Hash Table

Week 5 - Linked Lists, Trees, Data Structures

Created: 2022-07-04
Tags: #fleeting


Abstract:


The idea of hash table is to provide constant time for every search.

Conceptually
a hash table is an array, with a hash function

There are many different types of hash functions
But this is what you need to keep in mind
A hash function
Calling a hash function for some input

  1. should always produce the same output

  2. needs to be fast.

  3. We want different inputs to produce different outputs

  4. If not followed then our hash table isn't gonna work

  5. If hash function takes a long time, then that's no good

Hash table allows you to add more values in a single bucket. This is also called a collision. We can use a linked list to store more values in a single bucket. We could also do linear probing.

Two ways people handle collision in Hash Table
Open Addressing

  • keep everything in the table. If the bucket is full, we're gonna find anohter bucket. Can be done either by using the hash function again, but we can also do linear probing.
    Table is always gonna be the same size
    Once its full, then its full.
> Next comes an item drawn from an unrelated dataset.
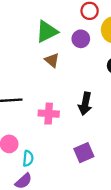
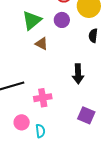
pink cross: (49, 114) -> (43, 98), moved
purple square: (84, 153) -> (86, 115), turned -30

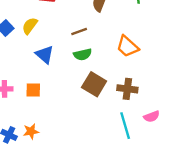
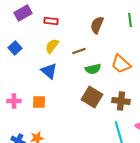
yellow semicircle: (30, 26) -> (52, 46), moved
green semicircle: (83, 54) -> (93, 69), moved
Be a good thing or a bad thing depending on how your program works.
    Unforunately, once your table fills up
    All claims about
  • hash tables being fast
    Those claims will disappear

Alternative to Open Addressing

External Chain
Your always gonna put the objects into the table location that was chosen by the hash function
We don't look for an empty space, we just simply assign a memory by linked list and chain them up. Basically what the CS50 showed

We can represent the letters of the Alphabet here.
0 for A till to 25 for Z.
Pasted image 20220624105028.png

There's an array vertically here. The extra names can be used as "linked lists". -
The array has 26 pointers, some of which are null, but some pointing to a name in a node, each of which may also point to another name in another node.
Pasted image 20220624105157.png
Hash Table is technically faster than a single linked_list.
But it's only gonna be fast when there aren't that many nodes in a single bucket.
Also it takes much more useless space as some pointers have null value into them.

Creating a hash table

typedef struct node
{
    char word[LONGEST_WORD + 1];
    struct node *next;
}
node;

To create a hash_table thing. NUMBER_OF_BUCKETS is the size of the hash table.

node *hash_table[NUMBER_OF_BUCKETS];

Decide which bucket/location in the array,
that a value should be placed in,
we use a hash function, which takes some input and produces an index, or location.

typedef struct item
{
    char* key;
    int value;
} 
item;